_Assignment_.
Report each line of the data that includes the word "Plains".

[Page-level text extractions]
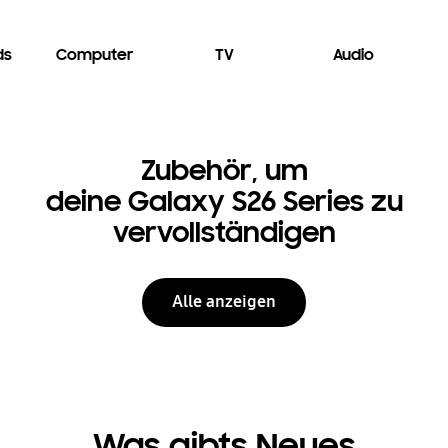
ds
Computer
TV
Audio
Zubehör, um
deine Galaxy S26 Series zu
vervollständigen
Alle anzeigen
Was gibts Neues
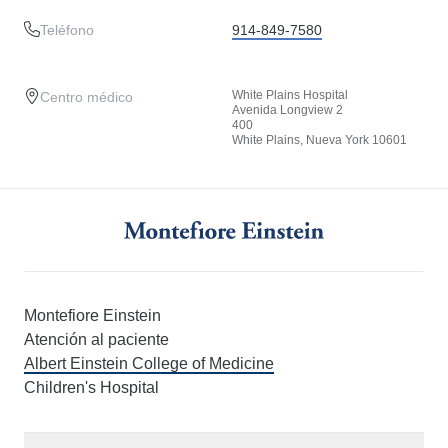
Teléfono
914-849-7580
White Plains Hospital
Centro médico
Avenida Longview 2
400
White Plains, Nueva York 10601
Montefiore Einstein
Atención al paciente
Albert Einstein College of Medicine
Children's Hospital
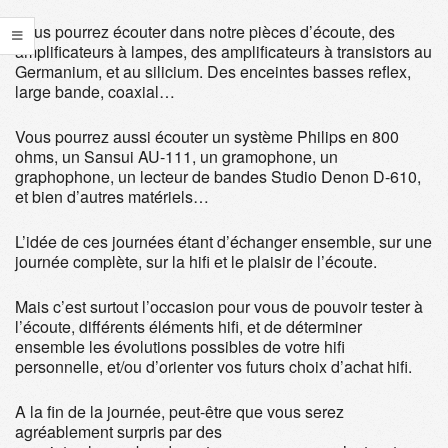
Vous pourrez écouter dans notre pièces d’écoute, des
amplificateurs à lampes, des amplificateurs à transistors au
Germanium, et au silicium. Des enceintes basses reflex,
large bande, coaxial…
Vous pourrez aussi écouter un système Philips en 800
ohms, un Sansui AU-111, un gramophone, un
graphophone, un lecteur de bandes Studio Denon D-610,
et bien d’autres matériels…
L’idée de ces journées étant d’échanger ensemble, sur une
journée complète, sur la hifi et le plaisir de l’écoute.
Mais c’est surtout l’occasion pour vous de pouvoir tester à
l’écoute, différents éléments hifi, et de déterminer
ensemble les évolutions possibles de votre hifi
personnelle, et/ou d’orienter vos futurs choix d’achat hifi.
A la fin de la journée, peut-être que vous serez
agréablement surpris par des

_Task response_.
White Plains Hospital
White Plains, Nueva York 10601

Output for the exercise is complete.